DIRECTIONS FOR THIS TASK: Here are some records; quote them exactly, leaving out the pictures.

INFORMATION SHOWN:
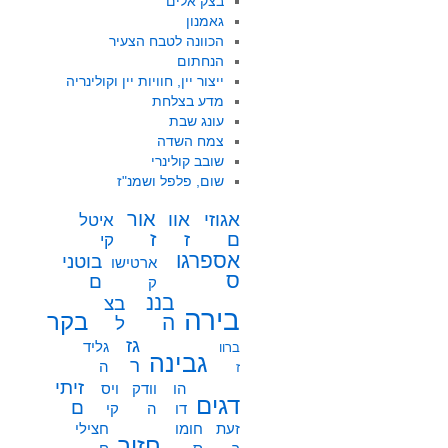
בצק אלים
גאמנון
הכוונה לטבח הצעיר
הנחתום
ייצור יין, חוויות יין וקולינריה
מדע בצלחת
עונג שבת
צמח השדה
שובב קולינרי
שום, פלפל ושמנ"ז
אור
אוו
אגוזי
איטל
ז
ז
ם
קי
אספרגו
בוטני
ארטישו
ס
ם
ק
בננ
בצ
בירה
בקר
ה
ל
גז
גליד
ברוו
גבינה
ר
ה
ז
זיתי
הו
וודק
ויס
דגים
ם
דו
ה
קי
זעת
חומו
חצילי
חזיר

ANSWER SECTION:
בצק אלים
גאמנון
הכוונה לטבח הצעיר
הנחתום
ייצור יין, חוויות יין וקולינריה
מדע בצלחת
עונג שבת
צמח השדה
שובב קולינרי
שום, פלפל ושמנ"ז
אור
אוו
אגוזי
איטל
ז
ז
ם
קי
אספרגו
בוטני
ארטישו
ס
ם
ק
בננ
בצ
בירה
בקר
ה
ל
גז
גליד
ברוו
גבינה
ר
ה
ז
זיתי
הו
וודק
ויס
דגים
ם
דו
ה
קי
זעת
חומו
חצילי
חזיר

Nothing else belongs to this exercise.